Profits and returns are the measurement of any successful entrepreneur. But in the growing field of social entrepreneurship, furthering society and creating social capital takes priority over any financial considerations.
Social entrepreneurship means solving problems through systemic change and a solid business model, said Jeff Snell, special adviser to the president at Marquette. Akin to business entrepreneurship, social entrepreneurs recognize a social problem and try to solve it by creating a new venture and model that addresses the issue, he said.
Marquette was recently ranked as the 10th best “Changemaker Campus” by Ashoka: Innovators for the Public, an international association of social entrepreneurs.
Launched in 2008, the “Changemaker Campus” title is given to schools that exhibit leadership and innovation in social entrepreneurship, said Beeta Ansari, a program associate at Ashoka.
Each school is selected through a competitive application process. Ashoka provides each campus with support, such as access to the group’s network of social entrepreneurs, according to its website.
The other nine universities are: Arizona State University, Babson College, College of the Atlantic, Duke University, George Mason University, The New School, Tulane University, the University of Colorado at Boulder and the University of Maryland.
Ansari said Marquette’s continued excellence in social entrepreneurship grabbed Ashoka’s attention.
“Marquette University was selected based on its vision for a future in which the values of excellence, faith, leadership and service produce leading social entrepreneurs and innovators for the public,” Ansari said.

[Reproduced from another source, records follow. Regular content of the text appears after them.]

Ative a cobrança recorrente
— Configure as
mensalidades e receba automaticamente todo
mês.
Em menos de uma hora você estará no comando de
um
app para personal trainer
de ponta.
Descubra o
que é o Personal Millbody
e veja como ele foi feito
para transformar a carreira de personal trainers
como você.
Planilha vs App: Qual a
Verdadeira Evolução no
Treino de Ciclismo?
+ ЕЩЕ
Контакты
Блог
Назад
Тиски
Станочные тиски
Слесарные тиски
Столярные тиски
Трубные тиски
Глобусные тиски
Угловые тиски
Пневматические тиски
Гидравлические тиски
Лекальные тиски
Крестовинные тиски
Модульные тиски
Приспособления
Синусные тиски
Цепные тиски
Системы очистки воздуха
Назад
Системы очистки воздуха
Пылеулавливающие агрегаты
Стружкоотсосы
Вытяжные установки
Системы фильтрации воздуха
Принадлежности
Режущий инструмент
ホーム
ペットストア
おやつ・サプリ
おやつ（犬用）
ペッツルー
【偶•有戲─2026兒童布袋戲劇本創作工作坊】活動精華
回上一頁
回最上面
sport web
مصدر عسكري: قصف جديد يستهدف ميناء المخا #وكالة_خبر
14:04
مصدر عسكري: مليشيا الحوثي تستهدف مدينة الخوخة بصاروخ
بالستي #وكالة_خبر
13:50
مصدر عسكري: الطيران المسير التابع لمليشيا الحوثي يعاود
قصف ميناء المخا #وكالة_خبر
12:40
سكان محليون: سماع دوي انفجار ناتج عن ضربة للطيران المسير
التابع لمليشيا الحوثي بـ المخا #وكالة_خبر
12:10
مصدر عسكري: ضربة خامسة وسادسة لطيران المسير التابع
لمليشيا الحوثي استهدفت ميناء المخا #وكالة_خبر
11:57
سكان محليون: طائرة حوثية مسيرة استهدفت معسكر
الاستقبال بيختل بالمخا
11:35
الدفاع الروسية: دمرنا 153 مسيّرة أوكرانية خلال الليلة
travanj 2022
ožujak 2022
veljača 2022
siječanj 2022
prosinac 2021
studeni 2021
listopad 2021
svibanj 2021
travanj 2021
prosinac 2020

Snell said Marquette is naturally invested in social entrepreneurship.
“It’s our mission and identity to help others,” Snell said. “In many ways, it’s putting new nomenclature to a growing field in which Marquette is already making strides in.”
Marquette is the only Jesuit university to be named a “Changemaker Campus,” as well as the only Midwest-based school.

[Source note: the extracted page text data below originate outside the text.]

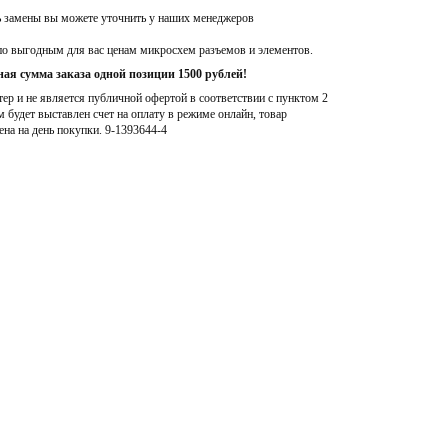
ь замены вы можете уточнить у наших менеджеров
по выгодным для вас ценам микросхем разъемов и элементов.
ая сумма заказа одной позиции 1500 рублей!
р и не является публичной офертой в соответствии с пунктом 2
м будет выставлен счет на оплату в режиме онлайн, товар
ена на день покупки
. 9-1393644-4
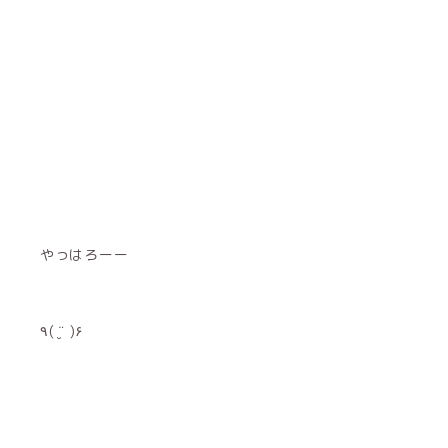
やっはろーー
٩( ¨̮ )۶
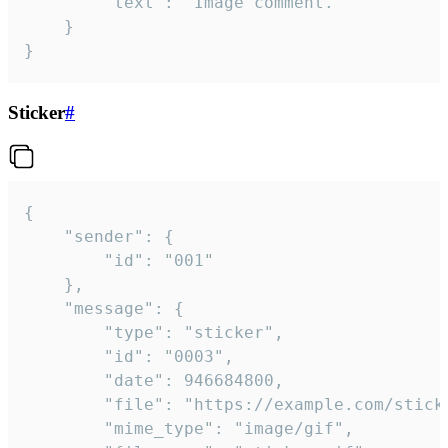
		"text": "Image comment."

	}

}
Sticker
#
{

	"sender": {

		"id": "001"

	},

	"message": {

		"type": "sticker",

		"id": "0003",

		"date": 946684800,

		"file": "https://example.com/sticker.gif",

		"mime_type": "image/gif",
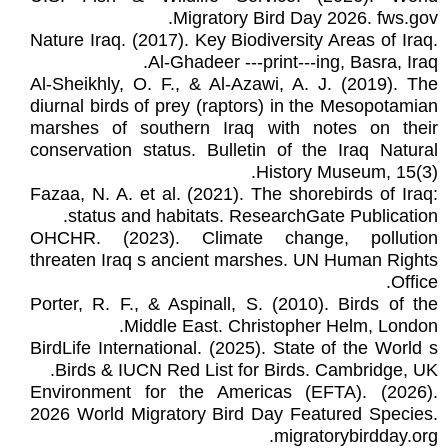
Migratory Bird Day 2026. fws.gov.
Nature Iraq. (2017). Key Biodiversity Areas of Iraq.
Al-Ghadeer ---print---ing, Basra, Iraq.
Al-Sheikhly, O. F., & Al-Azawi, A. J. (2019). The
diurnal birds of prey (raptors) in the Mesopotamian
marshes of southern Iraq with notes on their
conservation status. Bulletin of the Iraq Natural
History Museum, 15(3).
Fazaa, N. A. et al. (2021). The shorebirds of Iraq:
status and habitats. ResearchGate Publication.
OHCHR. (2023). Climate change, pollution
threaten Iraq s ancient marshes. UN Human Rights
Office.
Porter, R. F., & Aspinall, S. (2010). Birds of the
Middle East. Christopher Helm, London.
BirdLife International. (2025). State of the World s
Birds & IUCN Red List for Birds. Cambridge, UK.
Environment for the Americas (EFTA). (2026).
2026 World Migratory Bird Day Featured Species.
migratorybirdday.org.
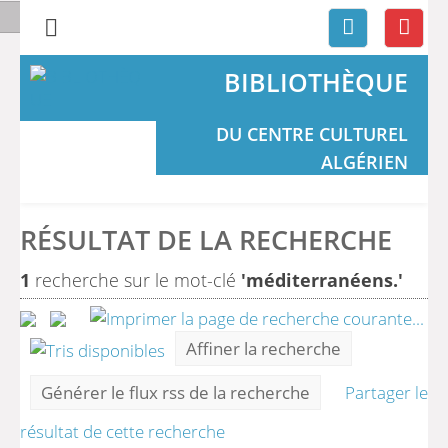
BIBLIOTHÈQUE
DU CENTRE CULTUREL
ALGÉRIEN
RÉSULTAT DE LA RECHERCHE
1
recherche sur le mot-clé
'méditerranéens.'
Affiner la recherche
Générer le flux rss de la recherche
Partager le
résultat de cette recherche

“Marquette’s Jesuit, Catholic identity and mission are huge strengths in social entrepreneurship,” Ansari said. “Marquette is uniquely positioned to catalyze and connect the Midwestern ethos of tackling tough problems through hard work to the principles of good social entrepreneurship.”
Snell said the title only strengthens Marquette’s interest in social entrepreneurship.
“We’ve got added responsibility,” Snell said. “We need to be wise and strategic in how we explore a fit for social entrepreneurship at Marquette. Other institutions are watching and learning from us, and we couldn’t be more excited.”
To further strengthen ties with the social entrepreneurship world, Marquette will host social entrepreneur Rajiv Vinnakota for five days in November. He will give a presentation and take part in dialogues aimed at strengthening Marquette’s commitment to social entrepreneurship.
Vinnakota got his start in the field when he started the SEED Foundation in 1998. The SEED Foundation is focused on bringing educational resources to underprivileged children.
The foundation has built two boarding schools, in Washington, D.C. and Maryland for children who come from difficult circumstances, Vinnakota said.
Vinnakota has strong ties with the Marquette community — his father, Sriramulu, has taught engineering courses here for more than 20 years. When presented with the opportunity to come to Marquette as a social entrepreneurship advocate, he said he couldn’t wait.
“Marquette does wonderful things, and I love the school,” Vinnakota said. “My being here as an advocate, and the planned discussions, will be a great way to use resources to further entrench Marquette as a leader in social entrepreneurship.”